John Lennon, on his way inside with wife Yoko Ono after a five hour recording session, began to turn. "Another fan. Another autograph," he might have thought.
He probably didn't see the man drop down on one knee in combat position. He probably didn't see the .38 Charter Arms revolver the man pulled from his coat pocket.
The man, security guard Mark David Chapman, 25, could have escaped quickly across the road into Central Park - or even down the subway.
Strangely, he didn't.
Instead, Chapman pulled out a copy of J.D. Salinger's Catcher In The Rye, waited on the pavement outside Lennon's gothic apartment building and watched the 40-year-old Beatle bleed to death.
Now prisoner number 81A3860 at New York State's Attica State Prison, Chapman, 45, is unlikely to walk free.
On 3 October, six days before what would have been Lennon's 60th birthday, Chapman was denied release at his first parole board hearing.
"You had planned this crime for a protracted period of time and it is apparent that you were obsessed in causing fatal harm to John Lennon," the New York State Parole Board's decision read.
The parole board said Chapman's "vicious and violent act" had been fuelled by a need to be acknowledged and that he still had an interest in notoriety.
The board's decision did not shed any light on why Chapman murdered Lennon, apart from appearing to give credence to the theory that Chapman was just a crazed fan wanting fame. This theory does not wash with British barrister and journalist Fenton Bresler, author of Who Killed John Lennon?.
"Chapman was not such a great fan of Lennon and, as his wife's middleaged attorney told me in Honolulu, he (the attorney) had more Lennon records in his collection than Chapman had," Bresler told the Herald Sun from London.
Bresler's belief is that Chapman, who had no criminal history, was a brainwashed hit-man made to look like the archetypal "lone nut" by authorities keen to rid the US of a dangerous Left-wing subversive.
This so-called "Manchurian Candidate" theory of Lennon's slaying takes its name from the Frank Sinatra film based on the Richard Condon novel.
In The Manchurian Candidate, a US soldier is brainwashed when held as a Korean POW and returns to the US as a programmed remote control killer.
"I am aware my theory contradicts the popular delusional fan theory. But that does not affect me one way or the other," Bresler said.
"I only saw him in court where he looked no more whacko then any other of the premeditated murders I have seen during the course of my years as a barrister."
"I had one letter from him, where, again, he seemed perfectly normal to me. I think his case goes way beyond the limits of ordinary concepts of sane or insane."
While there always will be lingering doubts over Chapman's capacity to have pleaded guilty to Lennon's murder, there is little doubt his release is unlikely.
"Lennon was loved by many people around the world and the danger would be that someone would try to kill the killer of their idol," Bresler said.
"John Lennon's celebrity, in this sense, is neutral. If anyone killed Mugabe or Milosevic, would their lives be at risk from a popular assassin? I doubt it."

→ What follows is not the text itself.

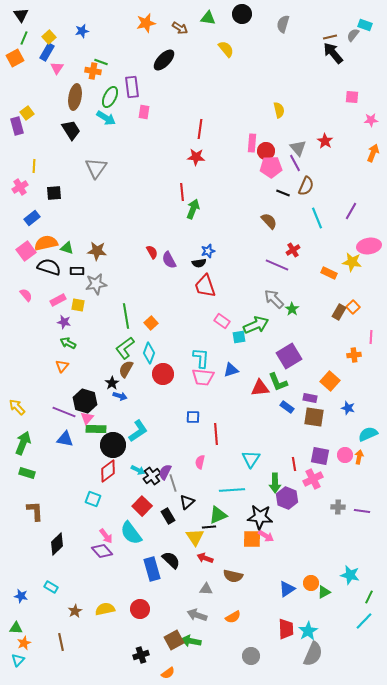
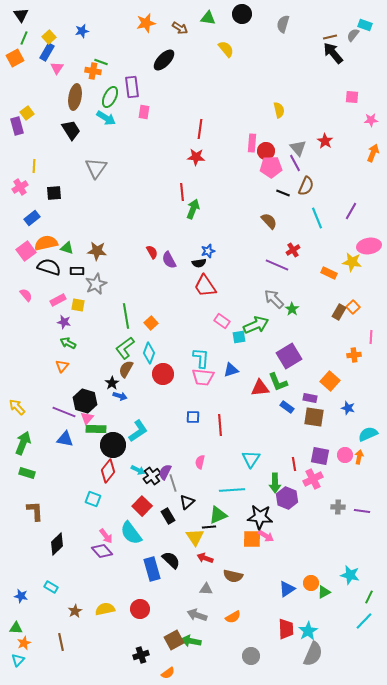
gray star at (96, 284): rotated 15 degrees counterclockwise
red trapezoid at (205, 286): rotated 15 degrees counterclockwise
red line at (216, 434): moved 4 px right, 9 px up
red diamond at (108, 471): rotated 15 degrees counterclockwise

New York State prisoners advocate Robert Gangi said Chapman had no chance of parole.
"Anyone in New York State who is convicted of a high profile, violent crime will never be granted parole at first eligibility, if ever," Mr Gangi said.
"If you have commited a notorious crime, such as the assassination of John Lennon, there is absolutely no chance."
No one wants to be the person who freed the man who shot John Lennon.
But he would have felt the five hollow pointed bullets piercing his back and arms.
"This demonstrates how politics can affect the decisions of the parole board. That is not to say that he should be released, it's just that he is not going to get any consideration."